Scorpio suggested he might find the time to pull his health together into a condition presentable enough to check into a Swiss rest home.
 Eyes slitted over his moustache Pack looked like a grizzled Pan. True Capricorn goat man piping a party. And he nodded yeah, it was true, he was totally stretched; "Your basic burnt out husk."
About this time the pace of the past 144 hours had ground everyone's energy down fine. At five that morning they decided to skip the sunrise and get some sleep. Garfunkel would be leaving early so he said his so longs there.
Two hours later Scorpio was rousted by the Steward calling for passport award and landing procedures in the lounge. Scorpio ducked out for some fresh air before the rigamarole and there, curving around the green bay, was Tangier, spreading lush over the hills above the white sand beach. Just beyond the dock area was the Kasbah, a low bulge of gold domes, blue towers and whitewash roofs rising up and up above the waterfront cafes and crumbling sea cliff walls.
The original street.
The boat was docked close to the waterfront boulevard and Scorpio could see hooded figures hunched on the curbs or sitting in cafes. There were women wearing veils and kaftans, men in grey suits and yellow slippers shuffling off to work, stevedores in djelabas--full robes that concealed who knows what--hovering around the boat, every so often crouching down to light a pipe. Crates swung overhead. A man in a brown djelaba, hood back to frame his wool skull cap, impassively operated the crane mechanism.
Back inside, a desk had been set up at one end of the lounge giving the room an ominous air that morning. Most of the passengers were standing about impatiently. Silent.
Suspicious of officials in uniform.
The Tribe was something else again.
All were wearing straight clothes--or what they considered straight. The ladies were quite together, neat in suburban tea dresses and tights to cover unshaven legs, fresh and innocent of face. The men were less conservative. With day-glo bell bottoms, flowered shirts, polka dots, striped coats, their waist length hair slicked back, parted in the middle, drawn close to the skull and tucked into their shirt collars, they looked like 1920 lounge lizards, parlor snakes, prohibition dandies--which of course they were.
The men behind the desk; burly, stern, disapproving fellows, had told the tribe that if they disembarked looking like a bunch of Hindu fortune tellers
Big Brother, Tangier Chapter, would shave their hair and deport them.
The Tribe looked morose, considering a crew cut Mecca.
"May I have my passport?" The Holy Man asked finally, after everyone was cleared.
"They sent it to the police," the Steward said, in a c'est le guerre manner.
"Oh yeah." The Holy Man smiled weakly. "Alright then," he conceded, shoving his hands into his day-glo pockets and looking like a dude at the county fair just been hoodwinked.
The Steward suddenly rummaged through a cheesebox. "Wait a moment please--is here." He grinned and handed the Holy Man his passport.
Great joke fellas.
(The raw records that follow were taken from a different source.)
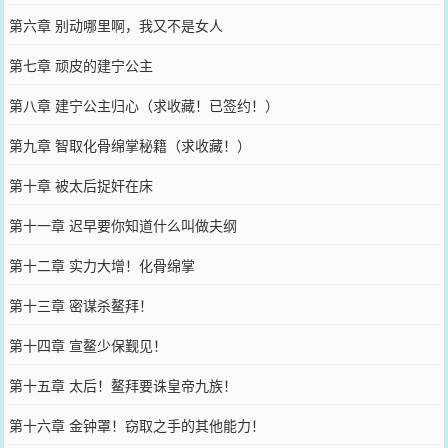
第六章 别动哪里啊，我又不是女人
第七章 顽皮的建宁公主
第八章 建宁公主归心（求收藏！已签约！）
第九章 智取化骨绵掌秘籍（求收藏！）
第十章 被太后捉奸在床
第十一章 迟早要你知道什么叫做夫纲
第十二章 实力大增！化骨绵掌
第十三章 密谋杀鳌拜！
第十四章 宣鳌少保觐见！
第十五章 太后！鳌拜要诛皇帝九族！
第十六章 金钟罩！窃取之手的其他能力！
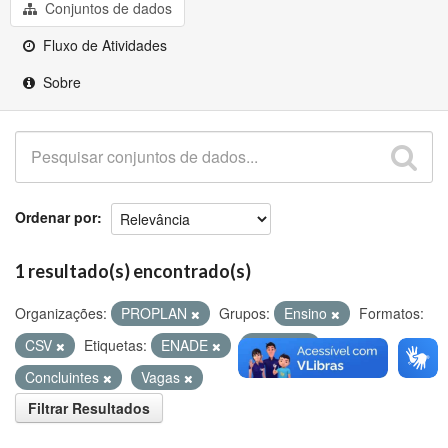
Github
Conjuntos de dados
Fluxo de Atividades
Sobre
Ordenar por
1 resultado(s) encontrado(s)
Organizações:
PROPLAN
Grupos:
Ensino
Formatos:
CSV
Etiquetas:
ENADE
Evasão
Concluintes
Vagas
Filtrar Resultados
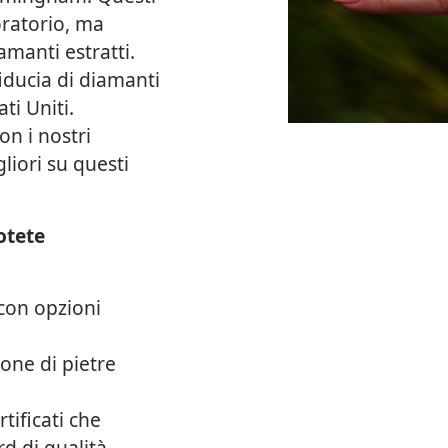
oratorio, ma
amanti estratti.
fiducia di diamanti
ati Uniti.
on i nostri
gliori su questi
otete
con opzioni
one di pietre
tificati che
d di qualità.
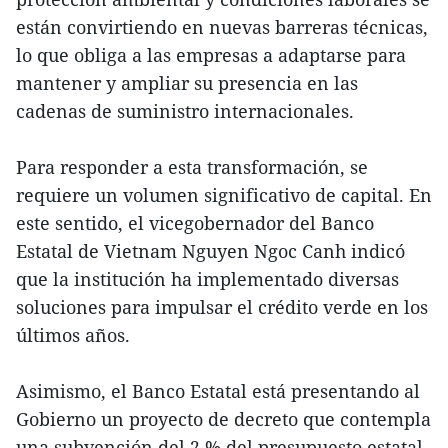
están convirtiendo en nuevas barreras técnicas,
lo que obliga a las empresas a adaptarse para
mantener y ampliar su presencia en las
cadenas de suministro internacionales.
Para responder a esta transformación, se
requiere un volumen significativo de capital. En
este sentido, el vicegobernador del Banco
Estatal de Vietnam Nguyen Ngoc Canh indicó
que la institución ha implementado diversas
soluciones para impulsar el crédito verde en los
últimos años.
Asimismo, el Banco Estatal está presentando al
Gobierno un proyecto de decreto que contempla
una subvención del 2 % del presupuesto estatal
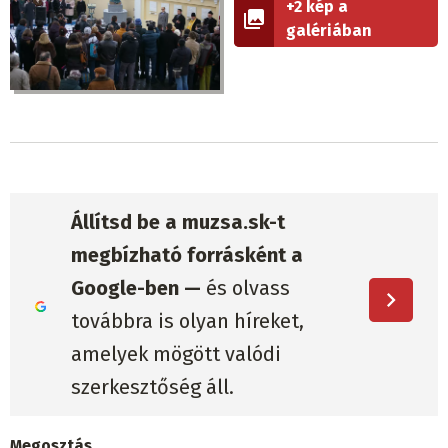
+2 kép a
galériában
Állítsd be a muzsa.sk-t
megbízható forrásként a
Google-ben —
és olvass
továbbra is olyan híreket,
amelyek mögött valódi
szerkesztőség áll.
Megosztás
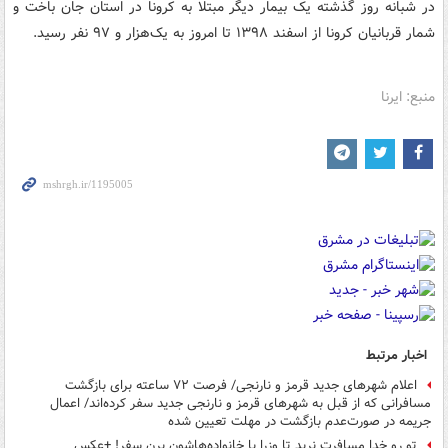
در شبانه روز گذشته یک بیمار دیگر مبتلا به کرونا در استان جان باخت و
شمار قربانیان کرونا از اسفند ۱۳۹۸ تا امروز به یک‌هزار و ۹۷ نفر رسید.
منبع: ایرنا
اخبار مرتبط
اعلام شهرهای جدید قرمز و نارنجی/ فرصت ۷۲ ساعته برای بازگشت
مسافرانی که از قبل به شهرهای قرمز و نارنجی جدید سفر کرده‌اند/ اعمال
جریمه در صورت‌عدم بازگشت در مهلت تعیین شده
تو رو خدا مسافرت نرید تا وزرا با خانواده‌هاشون برن سفر! +عکس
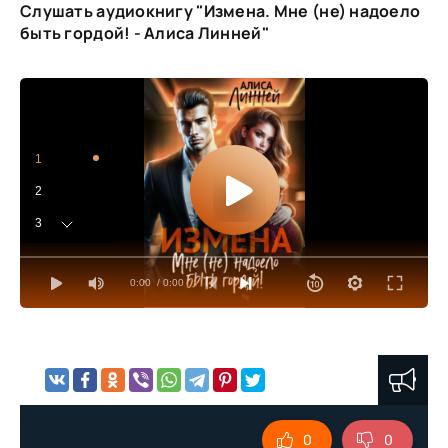
Слушать аудиокнигу "Измена. Мне (не) надоело
быть гордой! - Алиса Линней"
1
2
3
4
0:00
/ 0:00
5
6
7
8
9
0
0
10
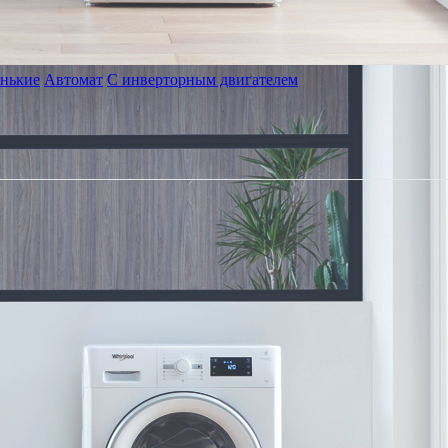
нькие
Автомат
С инверторным двигателем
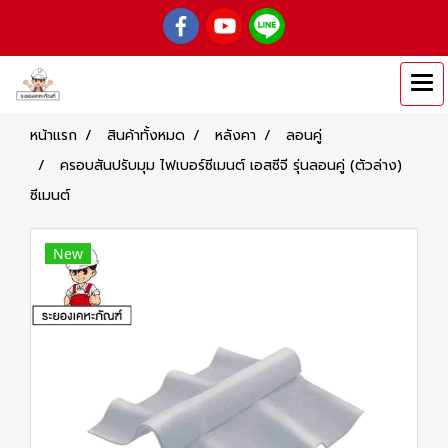
หน้าแรก
สินค้าทั้งหมด
หลังคา
ลอนคู่
ครอบสันปรับมุม ไฟเบอร์ซีเมนต์ เอสซีจี รุ่นลอนคู่ (ตัวล่าง)
ซีเมนต์
New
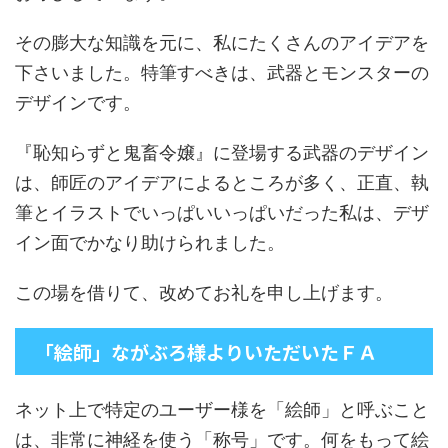
その膨大な知識を元に、私にたくさんのアイデアを
下さいました。特筆すべきは、武器とモンスターの
デザインです。
『恥知らずと鬼畜令嬢』に登場する武器のデザイン
は、師匠のアイデアによるところが多く、正直、執
筆とイラストでいっぱいいっぱいだった私は、デザ
イン面でかなり助けられました。
この場を借りて、改めてお礼を申し上げます。
「絵師」ながぶろ様よりいただいたＦＡ
ネット上で特定のユーザー様を「絵師」と呼ぶこと
は、非常に神経を使う「称号」です。何をもって絵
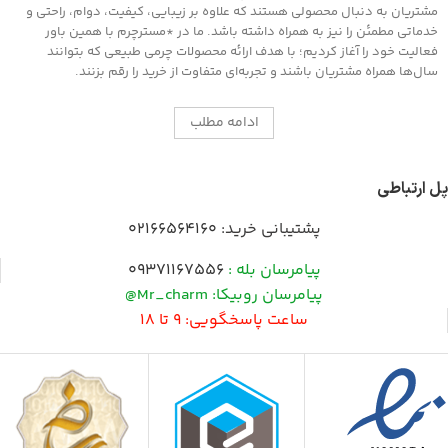
های مخصوص که در همین بخش اکسسوری
مشتریان به دنبال محصولی هستند که علاوه بر زیبایی، کیفیت، دوام، راحتی و
موجود است سطح را جلادهید .
خدماتی مطمئن را نیز به همراه داشته باشد. ما در *مسترچرم با همین باور
فعالیت خود را آغاز کردیم؛ با هدف ارائه محصولات چرمی طبیعی که بتوانند
سال‌ها همراه مشتریان باشند و تجربه‌ای متفاوت از خرید را رقم بزنند.
ادامه مطلب
پل ارتباطی
پشتیبانی خرید:
02166564160
پیامرسان بله :
09371167556
پیامرسان روبیکا: Mr_charm@
ساعت پاسخگویی: 9 تا 18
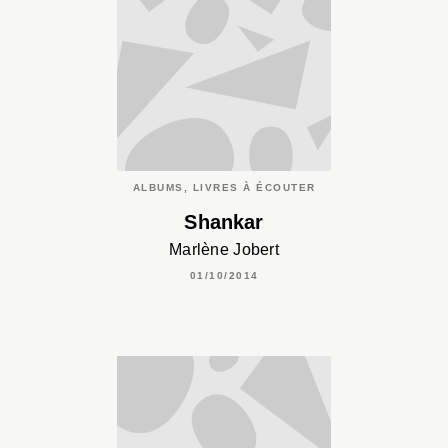
ALBUMS, LIVRES À ÉCOUTER
Shankar
Marlène Jobert
01/10/2014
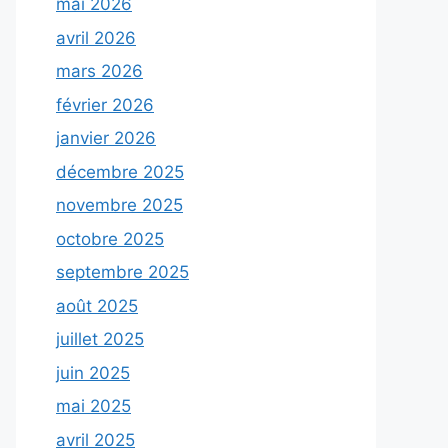
mai 2026
avril 2026
mars 2026
février 2026
janvier 2026
décembre 2025
novembre 2025
octobre 2025
septembre 2025
août 2025
juillet 2025
juin 2025
mai 2025
avril 2025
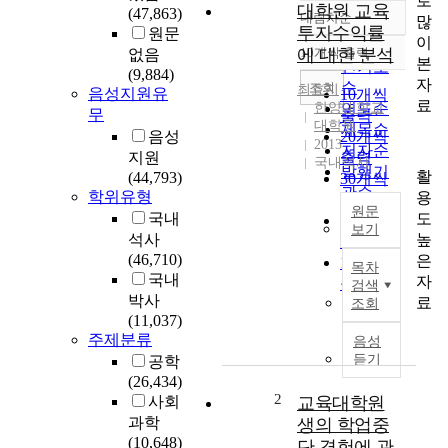
로
대학원 교육
(47,863)
내림차순
많
정확도
투자수익률
원문
이
순
에 대한 분석
10개씩 출력
없음
내림차순
본
인기도
(9,884)
자
순
조회
최효지
음성지원유
10개씩
료
한양대학교
연도순
무
출력
대학원
제목순
음성
20개씩
2013
저자순
지원
출력
국내석사
발행기
활
(44,793)
30개씩
관순
학위유형
용
출력
원문
도
국내
50개씩
보기
높
석사
출력
S
(46,710)
은
100개씩
목차
o
국내
자
출력
검색
u
박사
료
조회
t
(11,037)
h
주제분류
음성
K
듣기
공학
o
(26,434)
r
2
사회
교육대학원
e
과학
생의 학업중
a
(10,648)
단 경험에 관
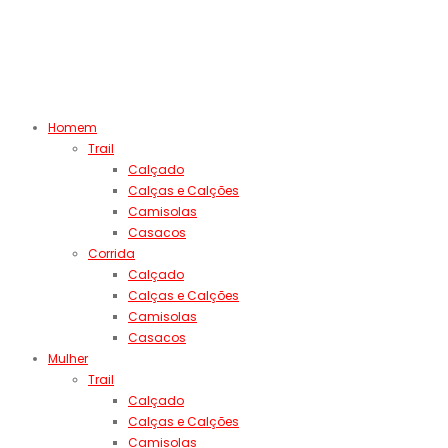
Homem
Trail
Calçado
Calças e Calções
Camisolas
Casacos
Corrida
Calçado
Calças e Calções
Camisolas
Casacos
Mulher
Trail
Calçado
Calças e Calções
Camisolas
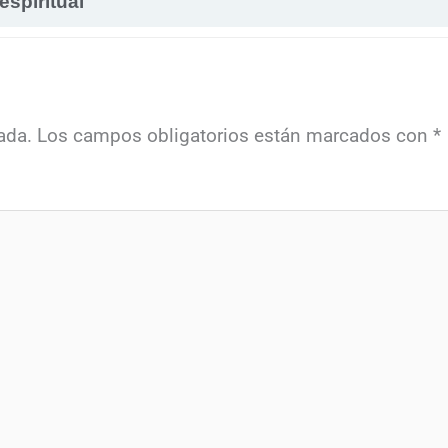
espiritual
ada.
Los campos obligatorios están marcados con
*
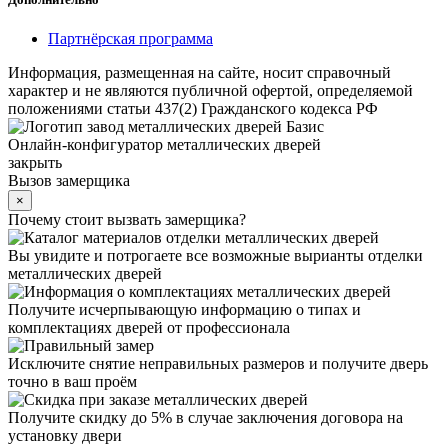
Партнёрская программа
Информация, размещенная на сайте, носит справочный
характер и не являются публичной офертой, определяемой
положениями статьи 437(2) Гражданского кодекса РФ
Онлайн-конфигуратор металлических дверей
закрыть
Вызов замерщика
×
Почему стоит вызвать замерщика?
Вы увидите и потрогаете все возможные вырианты отделки
металлических дверей
Получите исчерпывающую информацию о типах и
комплектациях дверей от профессионала
Исключите снятие неправильных размеров и получите дверь
точно в ваш проём
Получите скидку до 5% в случае заключения договора на
установку двери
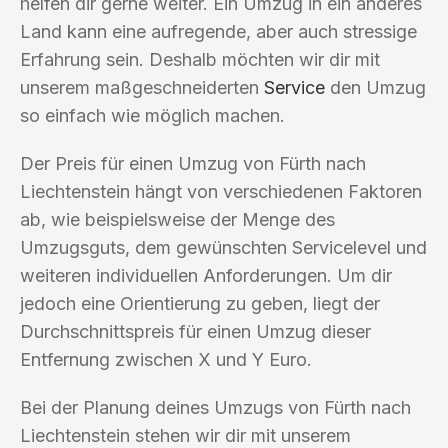
helfen dir gerne weiter. Ein Umzug in ein anderes
Land kann eine aufregende, aber auch stressige
Erfahrung sein. Deshalb möchten wir dir mit
unserem maßgeschneiderten
Service
den Umzug
so einfach wie möglich machen.
Der Preis für einen Umzug von Fürth nach
Liechtenstein hängt von verschiedenen Faktoren
ab, wie beispielsweise der Menge des
Umzugsguts, dem gewünschten Servicelevel und
weiteren individuellen Anforderungen. Um dir
jedoch eine Orientierung zu geben, liegt der
Durchschnittspreis für einen Umzug dieser
Entfernung zwischen X und Y Euro.
Bei der Planung deines Umzugs von Fürth nach
Liechtenstein stehen wir dir mit unserem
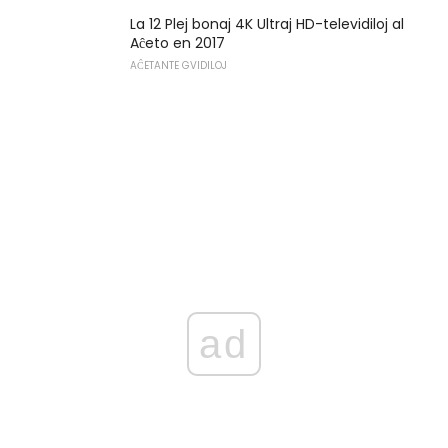
La 12 Plej bonaj 4K Ultraj HD-televidiloj al
Aĉeto en 2017
AĈETANTE GVIDILOJ
ad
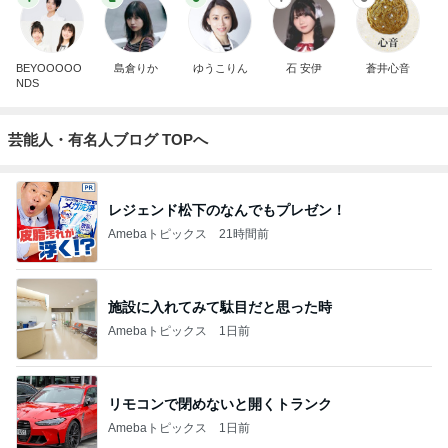
BEYOOOOO
島倉りか
ゆうこりん
石 安伊
蒼井心音
NDS
芸能人・有名人ブログ TOPへ
レジェンド松下のなんでもプレゼン！
Amebaトピックス
21時間前
施設に入れてみて駄目だと思った時
Amebaトピックス
1日前
リモコンで閉めないと開くトランク
Amebaトピックス
1日前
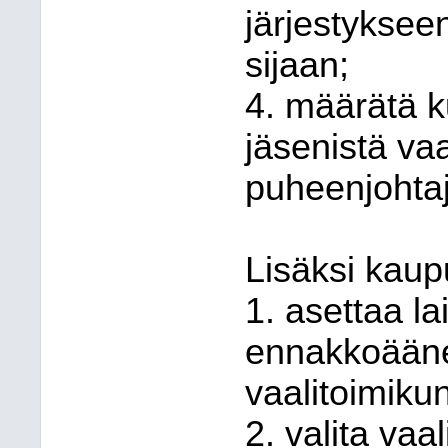
järjestyksee
sijaan;
4. määrätä k
jäsenistä va
puheenjohtaj
Lisäksi kaup
1. asettaa la
ennakkoääne
vaalitoimiku
2. valita va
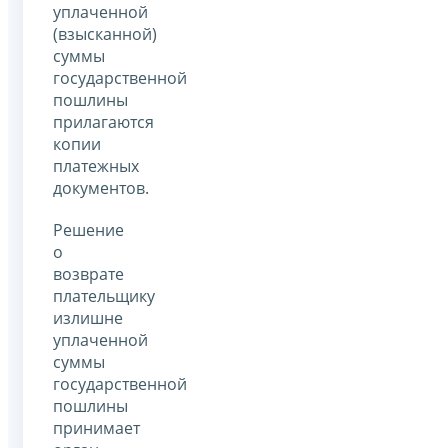
уплаченной
(взысканной)
суммы
государственной
пошлины
прилагаются
копии
платежных
документов.
Решение
о
возврате
плательщику
излишне
уплаченной
суммы
государственной
пошлины
принимает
Heh, heh.
Paperwork finished Scorpio went to his cabin and lost five bills to the customs inspector whose pockets started watering at the sight of all that luggage Mysterious Traveling Companion was hauling.
Waiting for the bags to be brought down to the taxi, we watched the young travelers float down the gangplank, a solid row of pilgrims, their worldly belongings in the parachute packs strapped to their backs, pioneers of a new passage to the Learning Tree.
Scorpio and MTC got themselves nicely set up in a hotel in the European section--$3.80 bath and breakfast--then went back to the boat to see if Pack and Tina were up for some Tangiering. Pack was there asleep but Tina was gone. The Steward told them she went ashore to do some shopping. Pack hopped up and the three of them went to the waterfront boulevard. They walked a bit then stopped  at a cafe for tea.
Pack being newly awake was trying to straighten himself out but was worried about Tina alone in Tangier.
A small boy came up and asked for a cigarette. A little girl shyly extended her hand for money. Kids 2, Scorpio 0.
As they sat there they saw The Tribe, The Holy Man back in tribal clothes, swinging down the street with their dogs and new found friend Hamid.
They took it all in and wondered where to find Tina.
Finally they went back to the entrance to the Socco Chico, the small market in the Kasbah. They were hungry now and looking for salad and shishkabob. Through the blur of color and confusion in the market they spotted a group of faces from the boat. Honest Fred and some others, waving them over. They told Pack that Tina was in the first restaurant down the alley. Sure enough there's Tina eating, and sitting with an old friend she ran into named Jazee, cat from Amsterdam with a full mane of golden hair, been in Tangier a year this time around.
After a good meal Jazee helped everyone get their cannabis needs well taken care of, then took them up to a terrace cafe for a smoke and a glass of delicious mint tea. Up there in the sun, they goofed on heiress Barbara Hutton's tiled patio next door and watched the blue walls and whitewash roofs slope to the sea.
It was there that Pack had to ask for time. He was feeling flutters in his chest, the after effects of his long distance run. "Hold on Willie boy, your heart's gonna give right out on you..."
So then it was a slow walk down the alley to Socco Chico, down around and they were at the entrance to the pier. Pack, Scorpio, MTC and Tina knew what was happening. They had maintained a rare communication for eleven days and now it was time to let it be.
They looked at each other, smiling some, not saying much in the way of keep in touch, knowing they had separate appointments with the Joker Man. Just a handshake, a hug and a kiss. And then there was nothing left to say.
                              
                                    End Log 1970




Cannoisseur head shot
photographed by John Hanford



Friday, September 7, 2012

A Commercial Break

Tooting My Horn

Can * nois * seur (kan' us sur') n, one competent to render critical judement one the qualities and merits of cannabis

"The most amazing property of cannabis is its ability to fog the minds of those who don't use it."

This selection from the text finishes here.